The scale of the networks’ annual Manhattan party, the parade of celebrities and the lavishness of the hospitality, though, cannot disguise the malaise that is affecting network TV in the US. The advertising dollars continue to roll in, but the conversation has shifted elsewhere.


The headline in The New York Times is: “Laying a big bet on nostalgia, TV revisits its past in hopes of securing its future”. Prison Break, 24 and Gilmore Girls are all to be revived, although it is also announced that ABC’s boldly revived The Muppets is to be axed.

It is as if the flood of revivals is a way of duping the audience into thinking that the on-demand revolution never happened. And that familiar titles from the past will reverse audience decline and get families to gather round the television, as they used to do.

David Madden, President of Entertainment at Fox, is quoted in The New York Times: “We are not saying we are out of the original-idea business.”


Of course, the revival game is not limited to the major networks. Manhattan is plastered with posters for A&E’s remake of the 1977 mega-hit Roots, which launched at the end of May, on Memorial Day.

It is a big swing for A&E. The original series was watched by around 130 million people. Getting more than 10% of that audience today would probably count as success.


On a sunny day, I head over to 30 Rock (NBC’s Rockefeller Plaza HQ) to have lunch with Deborah Turness, President of NBC News.

It seems a long way from her days at ITN in Gray’s Inn Road, where we last met.
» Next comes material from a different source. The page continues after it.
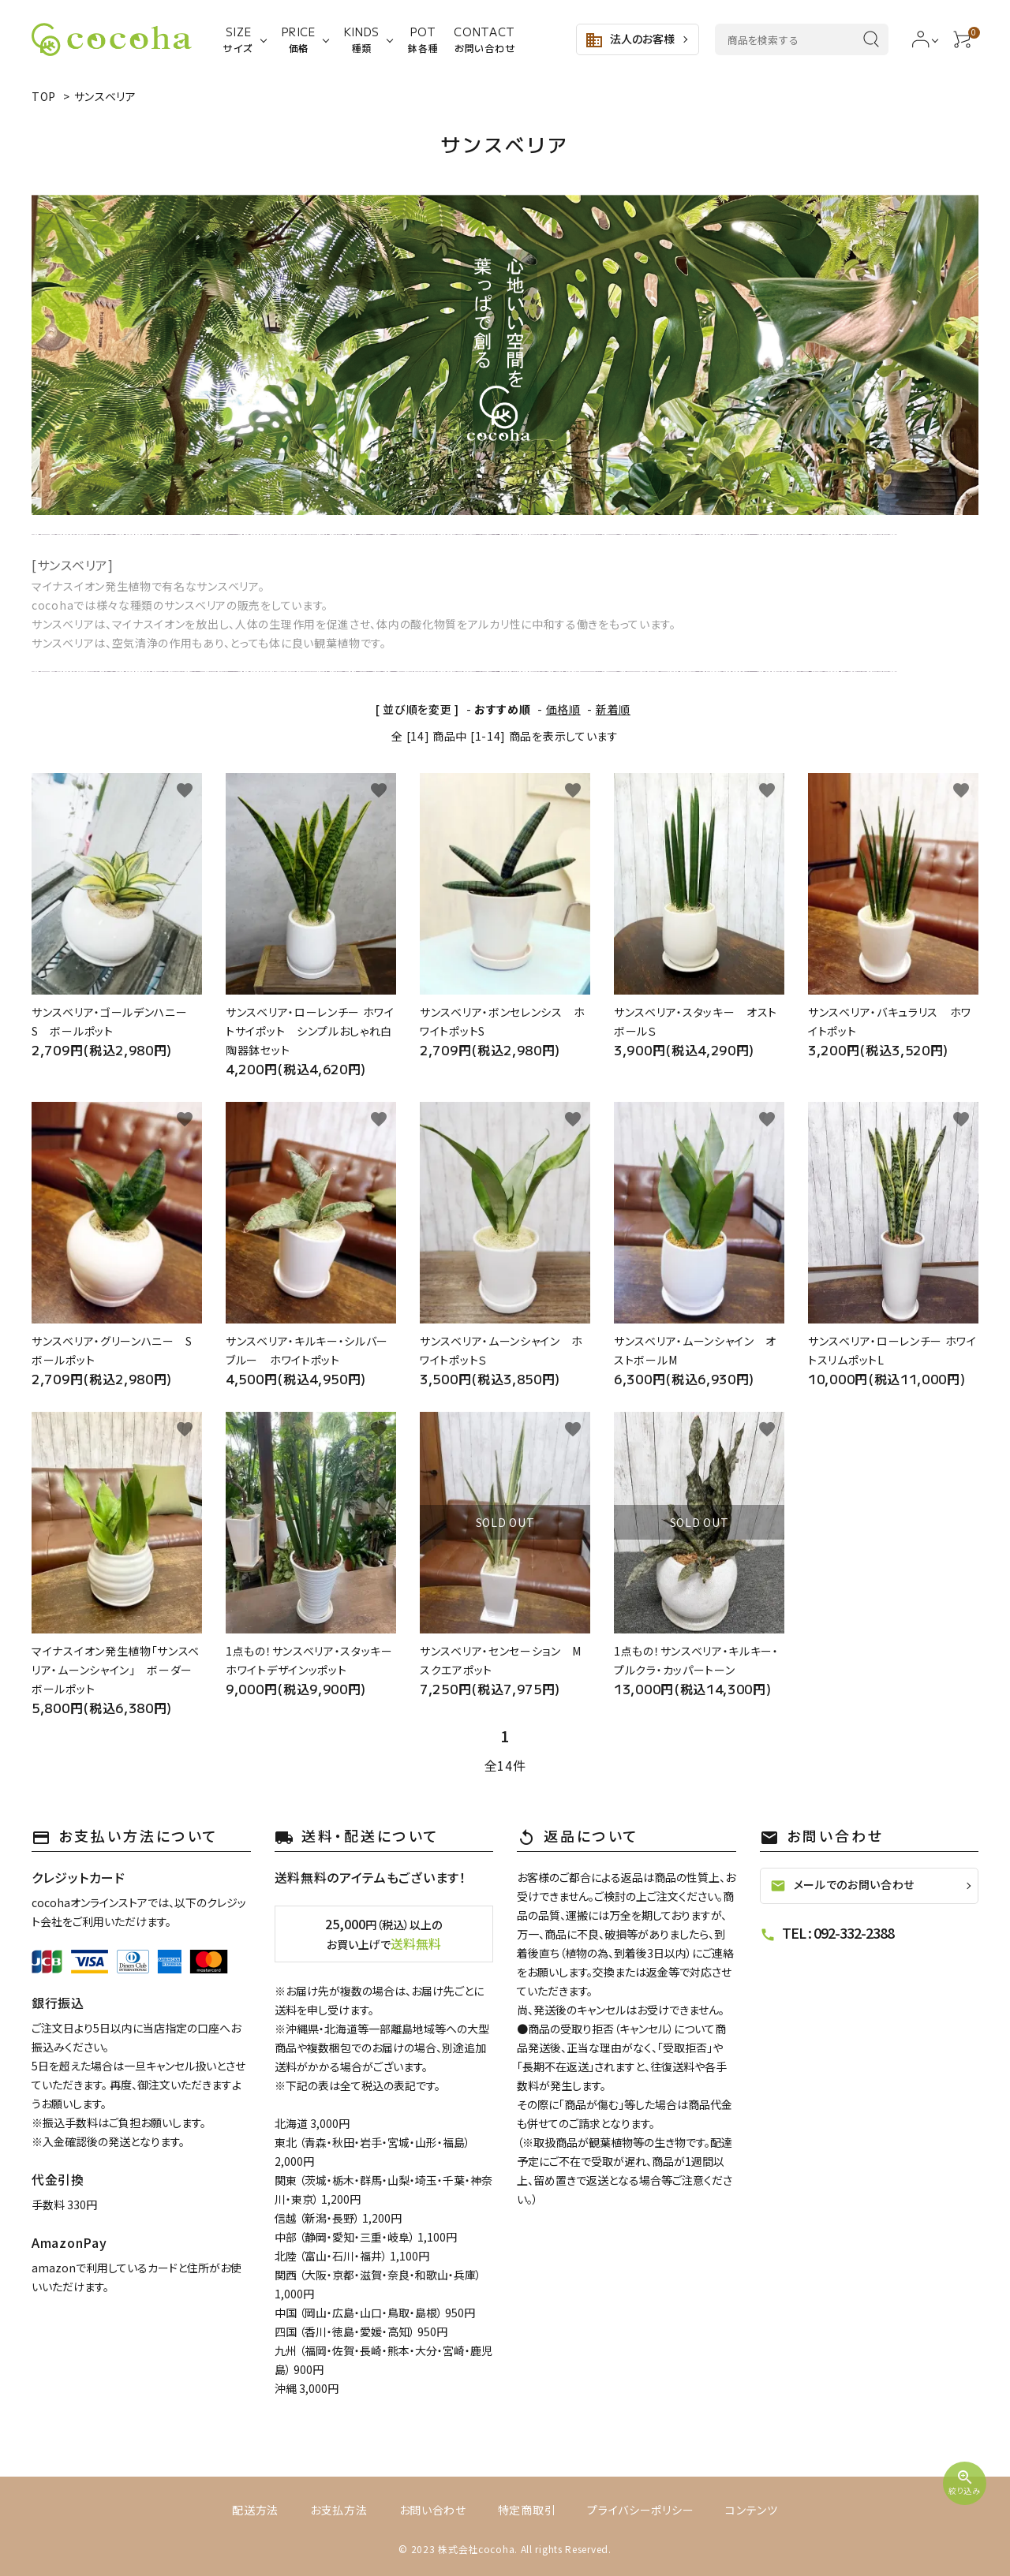  I want to click on サンスベリア, so click(105, 96).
Deborah seems in her element here.

Ratings have improved since she arrived and she is approaching the task of creating new revenue streams from her output with huge appetite.

Equally important, Deborah herself is no longer the story, as she was for several months when Nightly News anchor Brian Williams was suspended for six months for fabricating a story.

Williams is now back on air at MSNBC, and NBC’s decision to replace him with Lester Holt, the US’s first African-American network evening-news anchor, has helped NBC News to top the ratings.


My final meeting of the week involves a visit – for the very first time – to the News Corp Building on Avenue of the Americas.

Having passed the 45-storey tower many times over the years, I am not sure why I have never been inside before now. Quite possibly, nobody ever invited me.

This time, I am meeting a couple of super-smart “scouts”, who are looking for books to feed Fox’s film studios. They get excited about one title, whose author I have got to know over the past year or so. Perhaps I will be invited back.


For more years than I can remember, I have been addicted to my daily fix of the overnight ratings. As I get on a plane at JFK, I take a quick look at the previous night’s numbers.

One story stands out: the audience of close to 1 million that watched BT’s coverage of the Europa League final on YouTube. While the traditional TV networks roll out their revivals – aka “reboots” – the future shape of television is becoming clearer.

 

Simon Shaps is the founder of Simon Shaps Ltd.